Problem description: Except for the pictures, reproduce the records word for word.

Entries supplied:

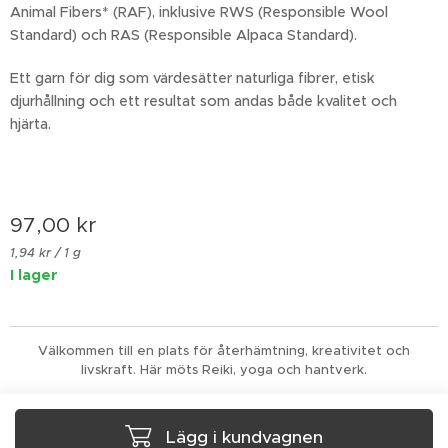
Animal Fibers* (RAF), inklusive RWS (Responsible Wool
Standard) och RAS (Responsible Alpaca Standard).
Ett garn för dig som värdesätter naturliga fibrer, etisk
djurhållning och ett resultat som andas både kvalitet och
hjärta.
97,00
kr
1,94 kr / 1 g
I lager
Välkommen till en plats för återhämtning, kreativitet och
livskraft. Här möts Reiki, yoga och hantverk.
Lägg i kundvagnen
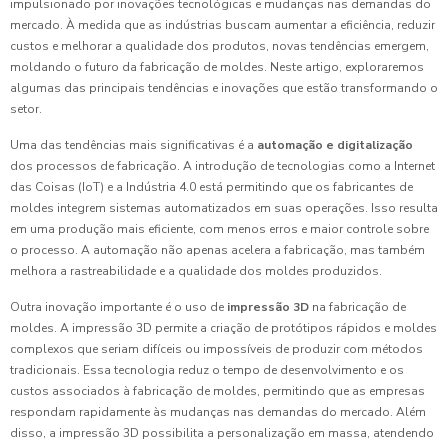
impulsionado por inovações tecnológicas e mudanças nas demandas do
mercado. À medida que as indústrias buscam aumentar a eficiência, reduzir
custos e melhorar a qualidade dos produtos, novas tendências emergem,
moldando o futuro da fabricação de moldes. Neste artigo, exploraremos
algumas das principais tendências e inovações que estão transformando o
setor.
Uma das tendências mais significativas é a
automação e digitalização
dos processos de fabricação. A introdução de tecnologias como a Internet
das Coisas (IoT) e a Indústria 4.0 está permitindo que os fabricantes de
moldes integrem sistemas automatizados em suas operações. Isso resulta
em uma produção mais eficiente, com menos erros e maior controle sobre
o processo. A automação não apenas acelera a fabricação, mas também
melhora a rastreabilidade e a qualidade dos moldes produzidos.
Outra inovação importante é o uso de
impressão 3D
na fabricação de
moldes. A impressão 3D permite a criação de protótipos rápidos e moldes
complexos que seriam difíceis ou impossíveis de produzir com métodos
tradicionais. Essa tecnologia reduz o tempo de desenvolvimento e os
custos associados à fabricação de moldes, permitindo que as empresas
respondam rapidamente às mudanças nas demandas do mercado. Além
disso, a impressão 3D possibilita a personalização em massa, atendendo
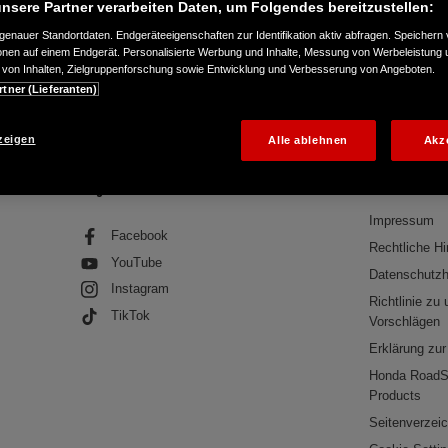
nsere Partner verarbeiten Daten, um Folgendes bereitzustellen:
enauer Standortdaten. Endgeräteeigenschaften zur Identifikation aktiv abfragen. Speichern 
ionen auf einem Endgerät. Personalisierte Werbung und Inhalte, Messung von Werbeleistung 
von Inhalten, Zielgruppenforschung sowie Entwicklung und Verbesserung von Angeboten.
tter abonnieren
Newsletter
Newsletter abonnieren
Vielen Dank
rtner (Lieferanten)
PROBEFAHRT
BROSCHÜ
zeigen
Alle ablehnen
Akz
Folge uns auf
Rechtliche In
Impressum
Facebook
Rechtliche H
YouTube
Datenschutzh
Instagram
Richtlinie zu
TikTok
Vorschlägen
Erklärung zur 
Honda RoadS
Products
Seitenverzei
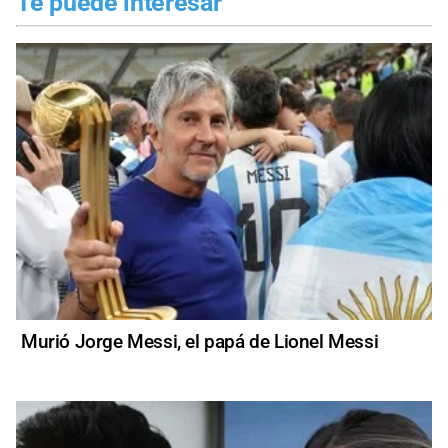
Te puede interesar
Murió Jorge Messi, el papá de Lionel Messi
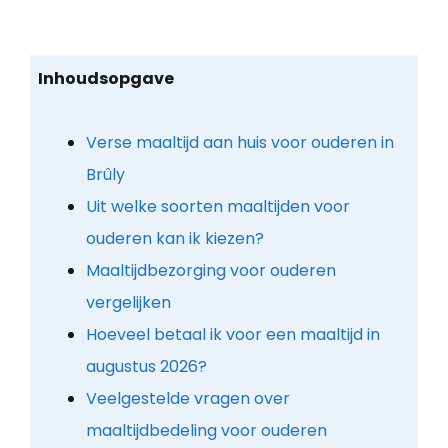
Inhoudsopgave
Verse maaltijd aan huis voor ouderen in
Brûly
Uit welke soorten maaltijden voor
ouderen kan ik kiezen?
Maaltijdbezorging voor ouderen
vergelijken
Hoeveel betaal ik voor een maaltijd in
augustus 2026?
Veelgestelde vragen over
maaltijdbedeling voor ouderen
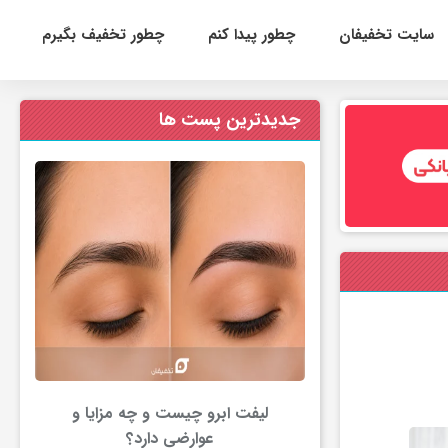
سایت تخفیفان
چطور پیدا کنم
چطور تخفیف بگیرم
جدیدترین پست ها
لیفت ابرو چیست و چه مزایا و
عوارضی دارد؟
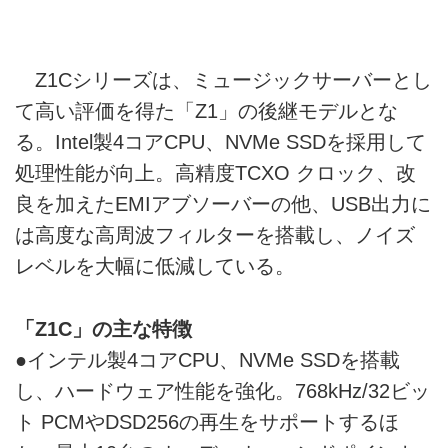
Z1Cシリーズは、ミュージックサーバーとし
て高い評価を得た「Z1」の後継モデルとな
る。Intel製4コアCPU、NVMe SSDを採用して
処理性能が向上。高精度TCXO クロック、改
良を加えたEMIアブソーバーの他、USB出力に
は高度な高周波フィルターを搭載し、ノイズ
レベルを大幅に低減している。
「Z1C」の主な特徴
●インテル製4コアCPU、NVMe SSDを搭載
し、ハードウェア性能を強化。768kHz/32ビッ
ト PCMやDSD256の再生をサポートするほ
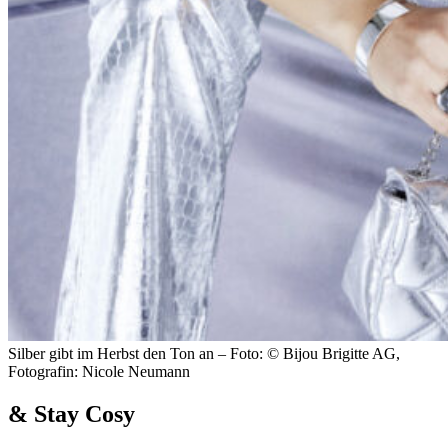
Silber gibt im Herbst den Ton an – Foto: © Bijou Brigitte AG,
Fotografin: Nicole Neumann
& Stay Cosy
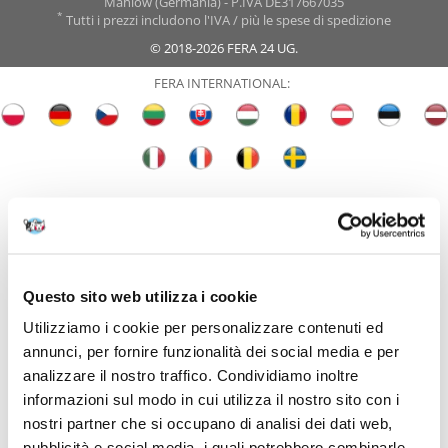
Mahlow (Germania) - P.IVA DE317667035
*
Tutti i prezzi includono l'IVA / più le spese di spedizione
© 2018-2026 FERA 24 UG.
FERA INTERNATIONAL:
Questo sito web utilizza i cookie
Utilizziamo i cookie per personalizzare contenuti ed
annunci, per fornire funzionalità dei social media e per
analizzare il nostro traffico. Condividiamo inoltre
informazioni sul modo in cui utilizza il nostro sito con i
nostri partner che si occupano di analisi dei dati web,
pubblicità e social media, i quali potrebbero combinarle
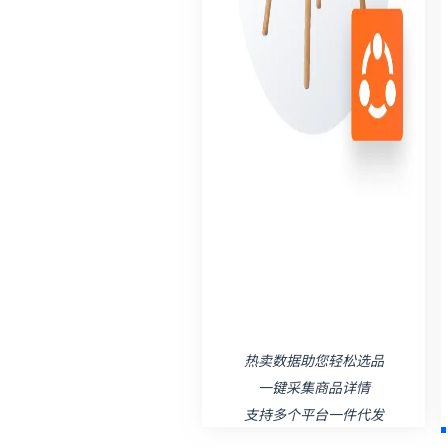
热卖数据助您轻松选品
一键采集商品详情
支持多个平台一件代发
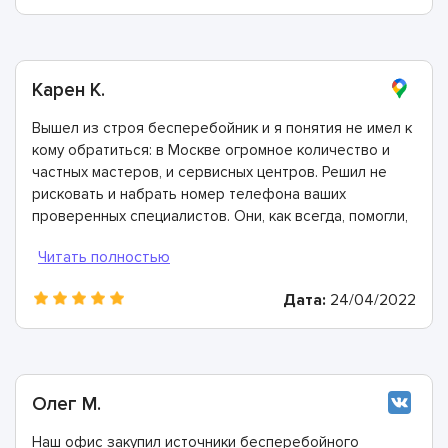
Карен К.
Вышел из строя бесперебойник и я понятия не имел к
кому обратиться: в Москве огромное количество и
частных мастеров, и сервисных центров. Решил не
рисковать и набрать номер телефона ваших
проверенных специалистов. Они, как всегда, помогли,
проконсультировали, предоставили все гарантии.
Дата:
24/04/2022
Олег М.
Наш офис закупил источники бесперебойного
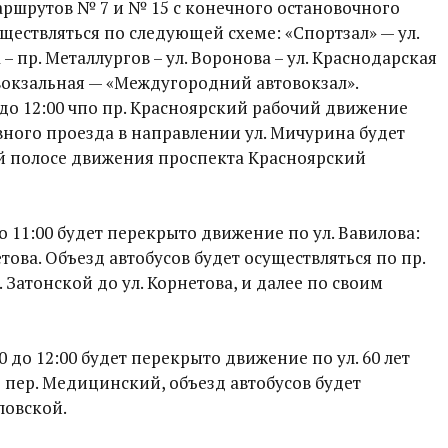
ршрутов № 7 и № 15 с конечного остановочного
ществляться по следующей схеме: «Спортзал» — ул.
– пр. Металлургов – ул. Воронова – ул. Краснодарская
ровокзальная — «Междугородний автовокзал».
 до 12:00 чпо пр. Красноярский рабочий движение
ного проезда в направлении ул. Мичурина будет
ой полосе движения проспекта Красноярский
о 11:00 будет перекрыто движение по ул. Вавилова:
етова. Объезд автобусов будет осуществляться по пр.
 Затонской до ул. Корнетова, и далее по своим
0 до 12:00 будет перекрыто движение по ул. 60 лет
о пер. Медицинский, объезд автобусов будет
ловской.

Exercise response:
Animal Fibers* (RAF), inklusive RWS (Responsible Wool
Standard) och RAS (Responsible Alpaca Standard).
Ett garn för dig som värdesätter naturliga fibrer, etisk
djurhållning och ett resultat som andas både kvalitet och
hjärta.
97,00
kr
1,94 kr / 1 g
I lager
Välkommen till en plats för återhämtning, kreativitet och
livskraft. Här möts Reiki, yoga och hantverk.
Lägg i kundvagnen
impulsionado por inovações tecnológicas e mudanças nas demandas do
mercado. À medida que as indústrias buscam aumentar a eficiência, reduzir
custos e melhorar a qualidade dos produtos, novas tendências emergem,
moldando o futuro da fabricação de moldes. Neste artigo, exploraremos
algumas das principais tendências e inovações que estão transformando o
setor.
Uma das tendências mais significativas é a
automação e digitalização
dos processos de fabricação. A introdução de tecnologias como a Internet
das Coisas (IoT) e a Indústria 4.0 está permitindo que os fabricantes de
moldes integrem sistemas automatizados em suas operações. Isso resulta
em uma produção mais eficiente, com menos erros e maior controle sobre
o processo. A automação não apenas acelera a fabricação, mas também
melhora a rastreabilidade e a qualidade dos moldes produzidos.
Outra inovação importante é o uso de
impressão 3D
na fabricação de
moldes. A impressão 3D permite a criação de protótipos rápidos e moldes
complexos que seriam difíceis ou impossíveis de produzir com métodos
tradicionais. Essa tecnologia reduz o tempo de desenvolvimento e os
custos associados à fabricação de moldes, permitindo que as empresas
respondam rapidamente às mudanças nas demandas do mercado. Além
disso, a impressão 3D possibilita a personalização em massa, atendendo
nsere Partner verarbeiten Daten, um Folgendes bereitzustellen:
enauer Standortdaten. Endgeräteeigenschaften zur Identifikation aktiv abfragen. Speichern 
ionen auf einem Endgerät. Personalisierte Werbung und Inhalte, Messung von Werbeleistung 
von Inhalten, Zielgruppenforschung sowie Entwicklung und Verbesserung von Angeboten.
tter abonnieren
Newsletter
Newsletter abonnieren
Vielen Dank
rtner (Lieferanten)
PROBEFAHRT
BROSCHÜ
zeigen
Alle ablehnen
Akz
Folge uns auf
Rechtliche In
Impressum
Facebook
Rechtliche H
YouTube
Datenschutzh
Instagram
Richtlinie zu
TikTok
Vorschlägen
Erklärung zur 
Honda RoadS
Products
Seitenverzei
Te puede interesar
Murió Jorge Messi, el papá de Lionel Messi
Inhoudsopgave
Verse maaltijd aan huis voor ouderen in
Brûly
Uit welke soorten maaltijden voor
ouderen kan ik kiezen?
Maaltijdbezorging voor ouderen
vergelijken
Hoeveel betaal ik voor een maaltijd in
augustus 2026?
Veelgestelde vragen over
maaltijdbedeling voor ouderen
سایت تخفیفان
چطور پیدا کنم
چطور تخفیف بگیرم
جدیدترین پست ها
لیفت ابرو چیست و چه مزایا و
عوارضی دارد؟
Z1Cシリーズは、ミュージックサーバーとし
て高い評価を得た「Z1」の後継モデルとな
る。Intel製4コアCPU、NVMe SSDを採用して
処理性能が向上。高精度TCXO クロック、改
良を加えたEMIアブソーバーの他、USB出力に
は高度な高周波フィルターを搭載し、ノイズ
レベルを大幅に低減している。
「Z1C」の主な特徴
●インテル製4コアCPU、NVMe SSDを搭載
し、ハードウェア性能を強化。768kHz/32ビッ
ト PCMやDSD256の再生をサポートするほ
Silber gibt im Herbst den Ton an – Foto: © Bijou Brigitte AG,
Fotografin: Nicole Neumann
& Stay Cosy
Mahlow (Germania) - P.IVA DE317667035
*
Tutti i prezzi includono l'IVA / più le spese di spedizione
© 2018-2026 FERA 24 UG.
FERA INTERNATIONAL:
Questo sito web utilizza i cookie
Utilizziamo i cookie per personalizzare contenuti ed
annunci, per fornire funzionalità dei social media e per
analizzare il nostro traffico. Condividiamo inoltre
informazioni sul modo in cui utilizza il nostro sito con i
nostri partner che si occupano di analisi dei dati web,
pubblicità e social media, i quali potrebbero combinarle
热卖数据助您轻松选品
一键采集商品详情
支持多个平台一件代发
Карен К.
Вышел из строя бесперебойник и я понятия не имел к
кому обратиться: в Москве огромное количество и
частных мастеров, и сервисных центров. Решил не
рисковать и набрать номер телефона ваших
проверенных специалистов. Они, как всегда, помогли,
проконсультировали, предоставили все гарантии.
Дата:
24/04/2022
Олег М.
Наш офис закупил источники бесперебойного
ршрутов № 7 и № 15 с конечного остановочного
ществляться по следующей схеме: «Спортзал» — ул.
– пр. Металлургов – ул. Воронова – ул. Краснодарская
ровокзальная — «Междугородний автовокзал».
 до 12:00 чпо пр. Красноярский рабочий движение
ного проезда в направлении ул. Мичурина будет
ой полосе движения проспекта Красноярский
о 11:00 будет перекрыто движение по ул. Вавилова:
етова. Объезд автобусов будет осуществляться по пр.
 Затонской до ул. Корнетова, и далее по своим
0 до 12:00 будет перекрыто движение по ул. 60 лет
о пер. Медицинский, объезд автобусов будет
ловской.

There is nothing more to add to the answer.